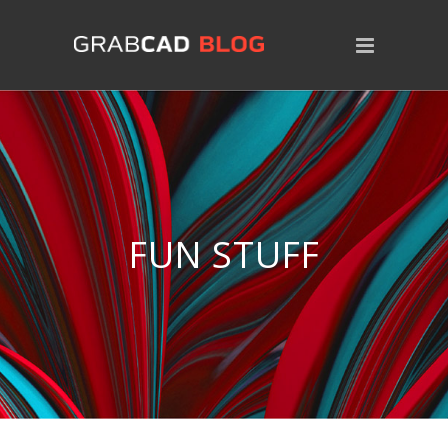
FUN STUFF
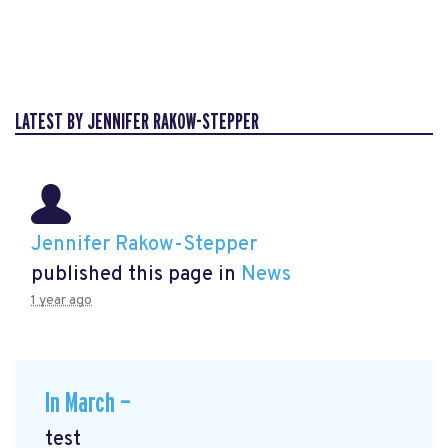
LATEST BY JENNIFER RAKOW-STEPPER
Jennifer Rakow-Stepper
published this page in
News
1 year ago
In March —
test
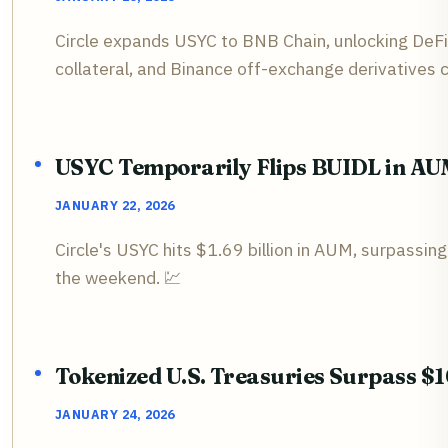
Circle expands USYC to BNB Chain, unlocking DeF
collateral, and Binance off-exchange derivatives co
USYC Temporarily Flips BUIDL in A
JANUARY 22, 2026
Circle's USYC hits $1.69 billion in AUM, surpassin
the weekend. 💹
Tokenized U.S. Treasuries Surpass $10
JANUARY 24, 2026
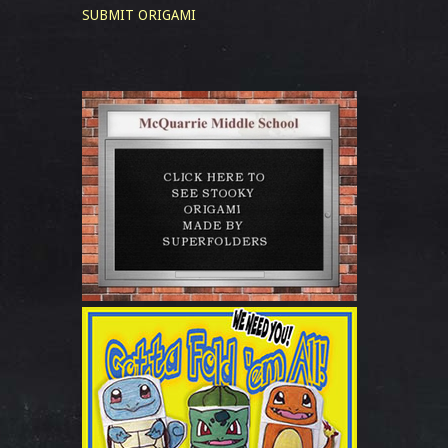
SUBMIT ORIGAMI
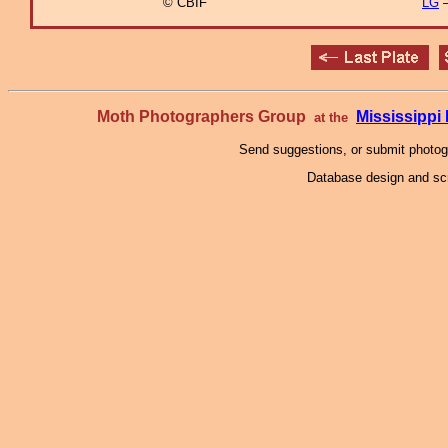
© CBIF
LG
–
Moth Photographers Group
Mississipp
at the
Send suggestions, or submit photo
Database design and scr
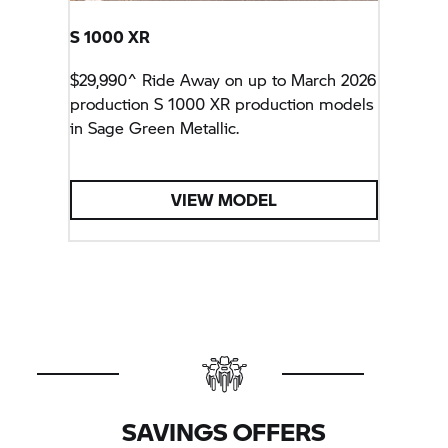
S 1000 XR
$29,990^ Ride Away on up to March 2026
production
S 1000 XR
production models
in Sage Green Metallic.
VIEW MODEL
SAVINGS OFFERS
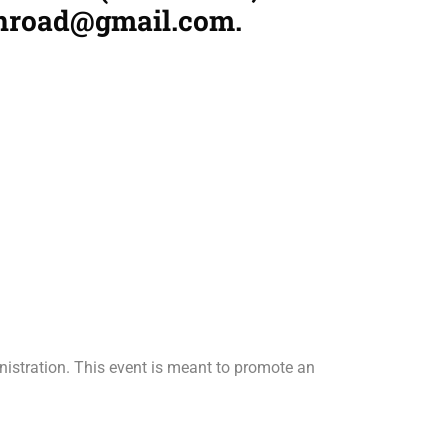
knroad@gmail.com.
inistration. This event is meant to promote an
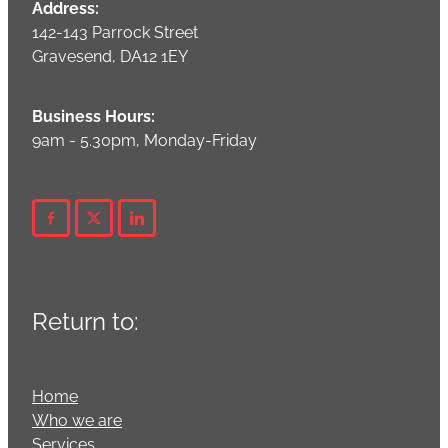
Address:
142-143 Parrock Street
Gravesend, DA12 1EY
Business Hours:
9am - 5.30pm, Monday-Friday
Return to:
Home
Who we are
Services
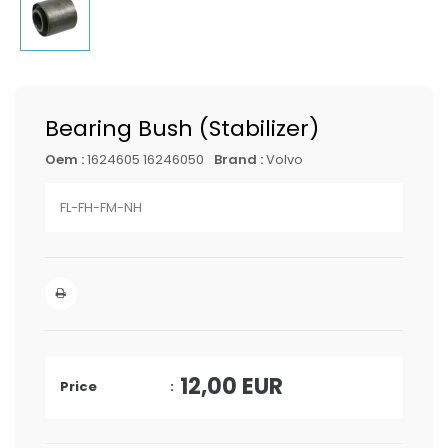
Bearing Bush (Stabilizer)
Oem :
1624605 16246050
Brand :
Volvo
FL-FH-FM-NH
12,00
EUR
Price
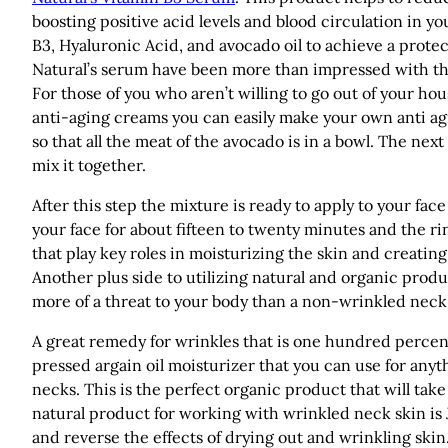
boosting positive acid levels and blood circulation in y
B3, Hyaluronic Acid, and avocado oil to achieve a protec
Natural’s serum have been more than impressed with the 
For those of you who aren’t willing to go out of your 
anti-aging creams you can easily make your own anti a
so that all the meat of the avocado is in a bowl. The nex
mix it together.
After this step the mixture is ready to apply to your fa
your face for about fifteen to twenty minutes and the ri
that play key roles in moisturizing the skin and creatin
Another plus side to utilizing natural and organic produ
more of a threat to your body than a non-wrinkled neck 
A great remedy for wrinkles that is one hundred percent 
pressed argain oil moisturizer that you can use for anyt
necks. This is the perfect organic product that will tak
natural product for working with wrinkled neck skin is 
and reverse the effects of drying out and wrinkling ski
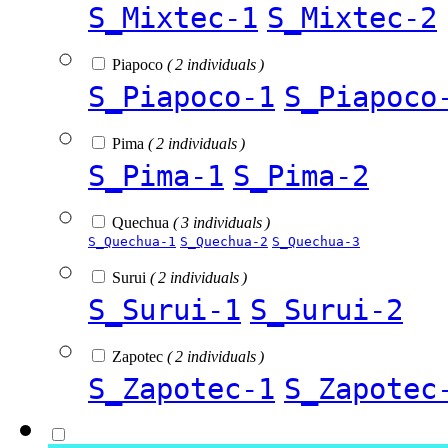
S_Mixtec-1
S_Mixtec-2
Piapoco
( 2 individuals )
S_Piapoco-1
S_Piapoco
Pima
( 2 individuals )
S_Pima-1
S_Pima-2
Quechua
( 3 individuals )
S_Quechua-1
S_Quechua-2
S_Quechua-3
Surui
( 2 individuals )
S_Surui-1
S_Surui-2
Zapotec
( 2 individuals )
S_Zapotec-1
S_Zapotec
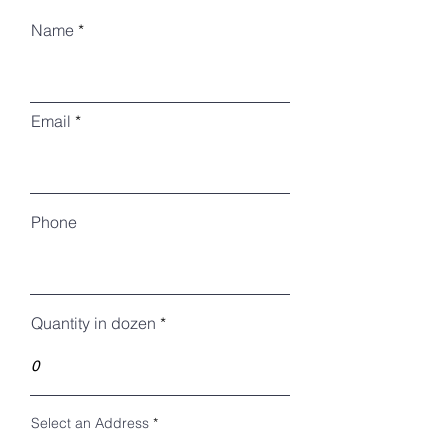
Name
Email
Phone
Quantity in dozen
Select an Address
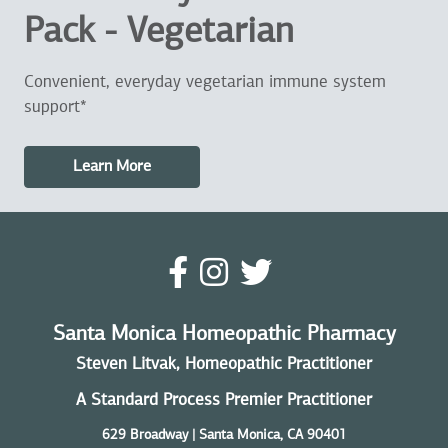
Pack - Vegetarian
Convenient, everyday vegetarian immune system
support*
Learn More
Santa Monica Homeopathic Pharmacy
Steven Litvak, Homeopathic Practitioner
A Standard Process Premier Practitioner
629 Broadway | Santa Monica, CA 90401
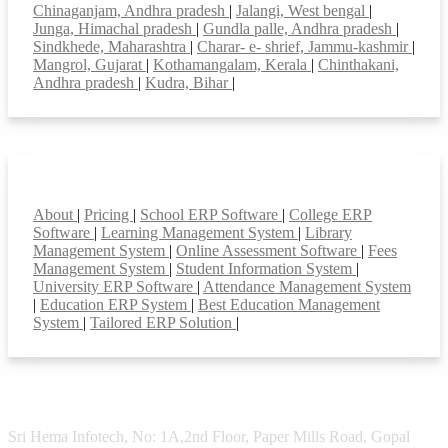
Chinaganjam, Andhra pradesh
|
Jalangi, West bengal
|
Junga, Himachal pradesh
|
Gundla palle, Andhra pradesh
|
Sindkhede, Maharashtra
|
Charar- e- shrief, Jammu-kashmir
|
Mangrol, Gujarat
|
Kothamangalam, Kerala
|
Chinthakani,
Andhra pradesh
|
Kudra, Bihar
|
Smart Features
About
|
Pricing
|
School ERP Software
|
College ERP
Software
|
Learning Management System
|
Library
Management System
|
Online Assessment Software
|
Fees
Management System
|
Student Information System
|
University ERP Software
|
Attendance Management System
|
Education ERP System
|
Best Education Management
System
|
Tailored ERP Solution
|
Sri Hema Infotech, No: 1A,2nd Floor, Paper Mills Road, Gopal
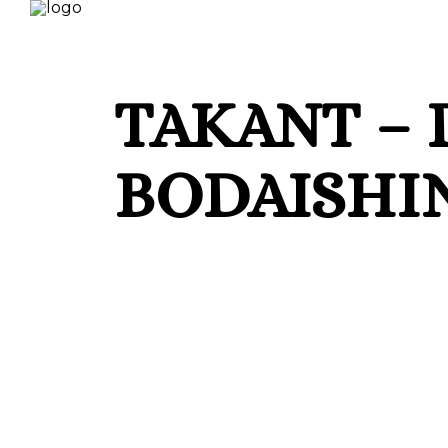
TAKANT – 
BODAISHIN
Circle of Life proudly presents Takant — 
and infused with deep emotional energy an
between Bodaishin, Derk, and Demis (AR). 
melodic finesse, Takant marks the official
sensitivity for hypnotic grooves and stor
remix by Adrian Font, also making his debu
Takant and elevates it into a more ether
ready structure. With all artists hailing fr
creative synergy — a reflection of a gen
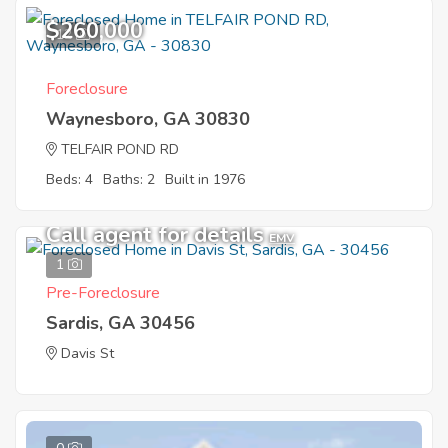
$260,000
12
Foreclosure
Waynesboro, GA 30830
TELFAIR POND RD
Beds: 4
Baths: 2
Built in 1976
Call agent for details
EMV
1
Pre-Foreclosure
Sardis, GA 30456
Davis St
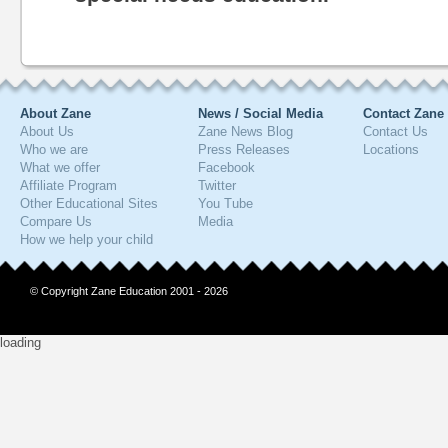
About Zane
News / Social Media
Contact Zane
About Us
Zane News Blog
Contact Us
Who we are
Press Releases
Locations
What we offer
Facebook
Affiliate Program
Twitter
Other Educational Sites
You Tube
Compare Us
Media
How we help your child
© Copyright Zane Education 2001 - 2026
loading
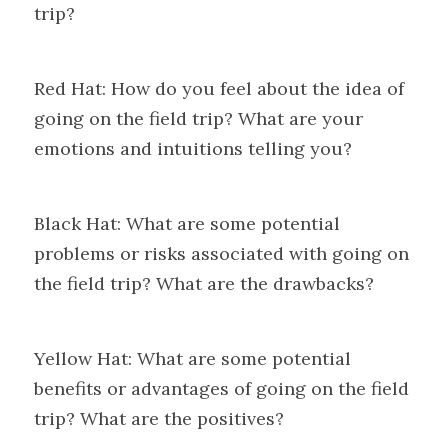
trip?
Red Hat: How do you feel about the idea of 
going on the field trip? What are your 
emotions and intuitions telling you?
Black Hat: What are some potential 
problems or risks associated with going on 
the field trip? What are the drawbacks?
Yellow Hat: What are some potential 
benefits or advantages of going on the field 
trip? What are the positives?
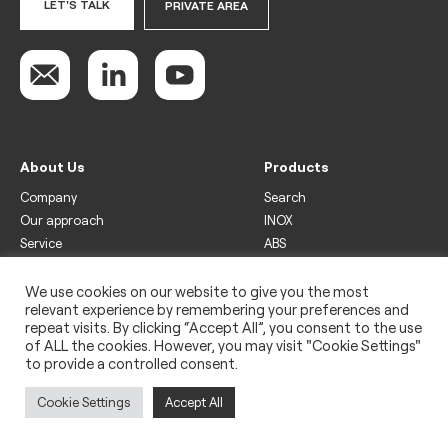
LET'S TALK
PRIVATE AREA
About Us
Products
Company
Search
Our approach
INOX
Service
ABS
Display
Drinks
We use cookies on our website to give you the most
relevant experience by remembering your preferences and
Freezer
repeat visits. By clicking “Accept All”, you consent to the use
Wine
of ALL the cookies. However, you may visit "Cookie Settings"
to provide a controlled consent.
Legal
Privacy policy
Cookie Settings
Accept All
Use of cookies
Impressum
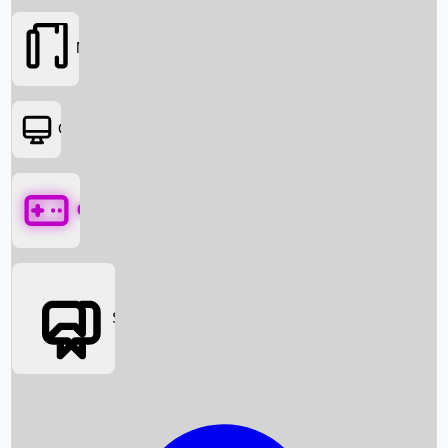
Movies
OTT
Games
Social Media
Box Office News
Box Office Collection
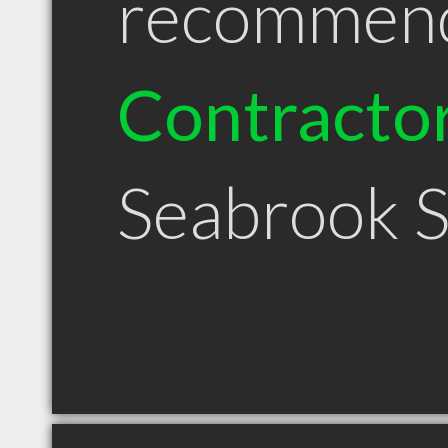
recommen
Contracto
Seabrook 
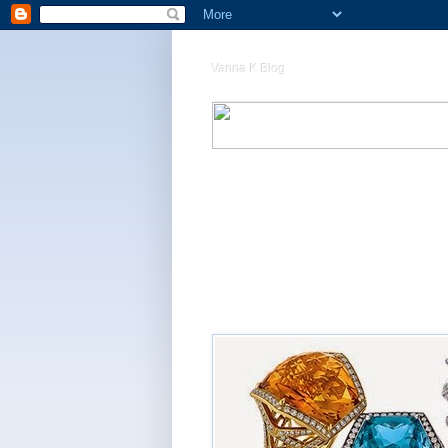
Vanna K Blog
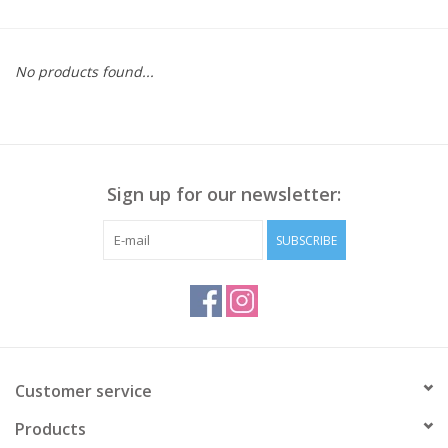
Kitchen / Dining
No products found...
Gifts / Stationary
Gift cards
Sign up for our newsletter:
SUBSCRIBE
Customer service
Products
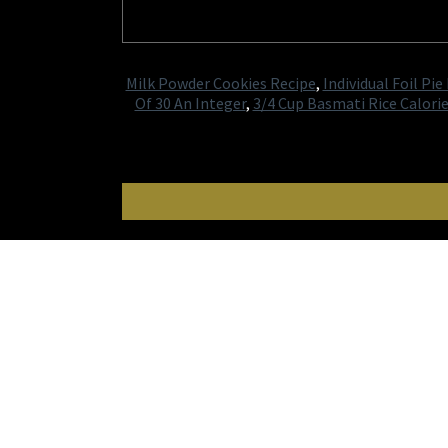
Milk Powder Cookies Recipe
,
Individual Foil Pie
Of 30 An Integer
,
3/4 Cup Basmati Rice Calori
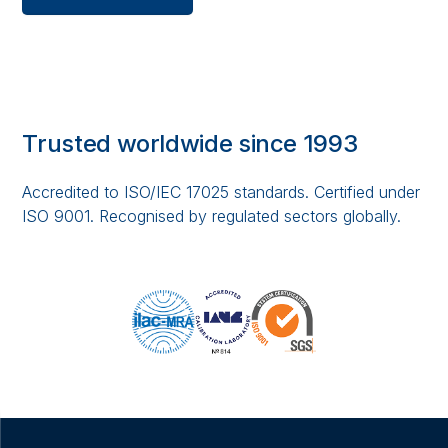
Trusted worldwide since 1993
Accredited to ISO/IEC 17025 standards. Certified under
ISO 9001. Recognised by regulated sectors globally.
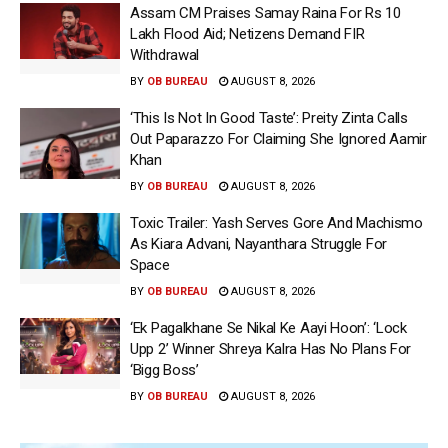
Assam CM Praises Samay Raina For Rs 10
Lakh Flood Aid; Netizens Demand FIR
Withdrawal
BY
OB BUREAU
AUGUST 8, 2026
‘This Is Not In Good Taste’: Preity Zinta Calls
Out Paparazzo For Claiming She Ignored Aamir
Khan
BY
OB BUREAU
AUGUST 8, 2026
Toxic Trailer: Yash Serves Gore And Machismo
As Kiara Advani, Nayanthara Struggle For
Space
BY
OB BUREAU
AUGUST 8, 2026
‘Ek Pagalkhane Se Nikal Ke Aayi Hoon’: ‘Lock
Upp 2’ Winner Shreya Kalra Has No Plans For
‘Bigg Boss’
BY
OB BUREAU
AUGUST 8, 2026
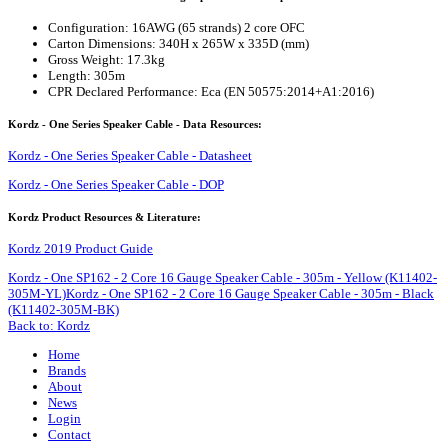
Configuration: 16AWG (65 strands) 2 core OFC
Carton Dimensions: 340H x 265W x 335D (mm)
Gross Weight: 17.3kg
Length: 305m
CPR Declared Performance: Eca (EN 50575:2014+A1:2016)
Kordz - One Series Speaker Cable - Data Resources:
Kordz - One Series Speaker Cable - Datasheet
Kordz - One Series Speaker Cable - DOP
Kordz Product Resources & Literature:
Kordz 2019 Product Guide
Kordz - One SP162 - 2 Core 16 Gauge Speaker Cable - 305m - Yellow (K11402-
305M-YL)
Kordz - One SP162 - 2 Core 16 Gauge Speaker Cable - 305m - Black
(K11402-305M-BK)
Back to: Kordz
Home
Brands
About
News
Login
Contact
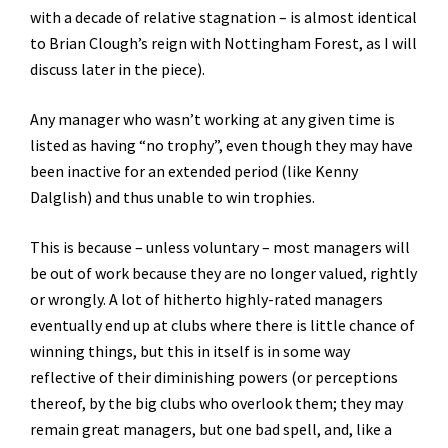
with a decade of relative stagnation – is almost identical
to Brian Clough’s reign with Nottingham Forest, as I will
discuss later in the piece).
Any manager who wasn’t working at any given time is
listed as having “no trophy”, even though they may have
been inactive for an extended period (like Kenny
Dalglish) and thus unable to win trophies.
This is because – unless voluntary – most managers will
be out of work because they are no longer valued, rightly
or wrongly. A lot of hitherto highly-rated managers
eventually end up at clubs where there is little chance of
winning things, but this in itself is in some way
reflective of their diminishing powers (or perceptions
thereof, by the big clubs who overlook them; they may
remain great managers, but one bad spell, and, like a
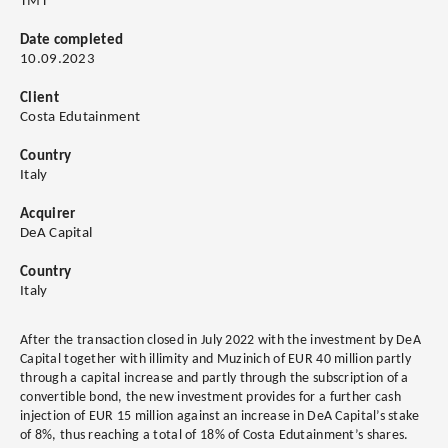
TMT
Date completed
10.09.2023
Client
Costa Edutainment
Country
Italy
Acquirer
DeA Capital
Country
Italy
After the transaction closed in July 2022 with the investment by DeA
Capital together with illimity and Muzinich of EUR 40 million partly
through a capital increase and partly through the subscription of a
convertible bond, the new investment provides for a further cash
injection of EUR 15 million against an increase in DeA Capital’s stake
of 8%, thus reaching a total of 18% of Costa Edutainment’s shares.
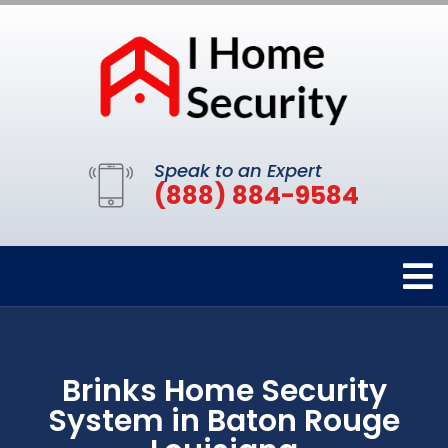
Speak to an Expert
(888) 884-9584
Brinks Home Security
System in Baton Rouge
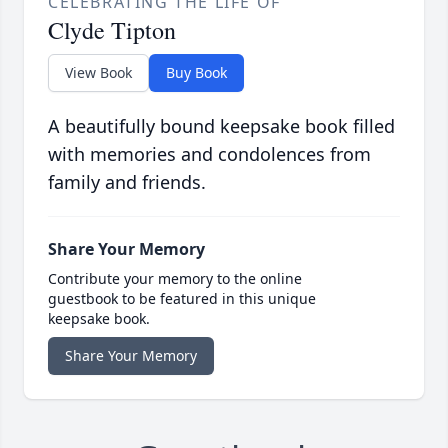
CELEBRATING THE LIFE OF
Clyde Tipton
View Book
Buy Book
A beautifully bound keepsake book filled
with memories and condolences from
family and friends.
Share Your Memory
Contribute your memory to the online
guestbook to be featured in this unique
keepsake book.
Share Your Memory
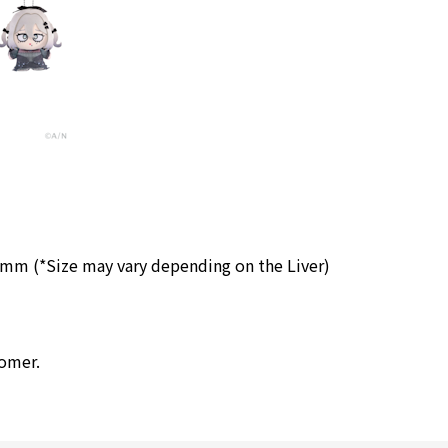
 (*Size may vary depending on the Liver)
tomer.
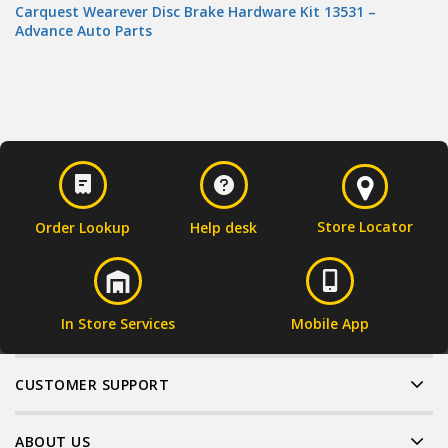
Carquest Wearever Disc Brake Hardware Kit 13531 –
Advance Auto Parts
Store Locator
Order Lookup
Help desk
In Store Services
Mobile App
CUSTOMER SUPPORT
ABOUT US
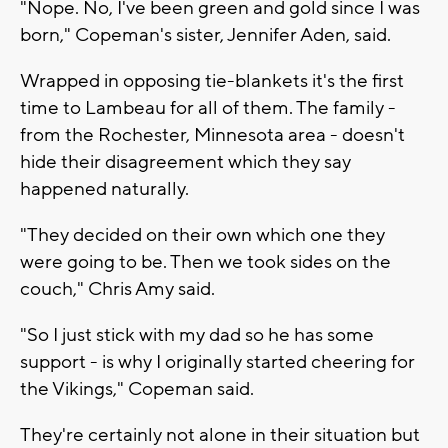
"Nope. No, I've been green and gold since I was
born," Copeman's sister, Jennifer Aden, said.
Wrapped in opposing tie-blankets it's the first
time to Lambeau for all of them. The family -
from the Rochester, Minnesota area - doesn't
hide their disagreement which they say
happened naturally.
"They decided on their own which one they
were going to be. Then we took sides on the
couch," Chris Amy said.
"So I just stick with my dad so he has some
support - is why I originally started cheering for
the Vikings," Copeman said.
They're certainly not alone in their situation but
════════
• WORK TO BE COMPLETED:
Search the entries above for the string "since". Copy each line that holds it.

• EXERCISE SOLUTION:
Trusted worldwide since 1993
"Nope. No, I've been green and gold since I was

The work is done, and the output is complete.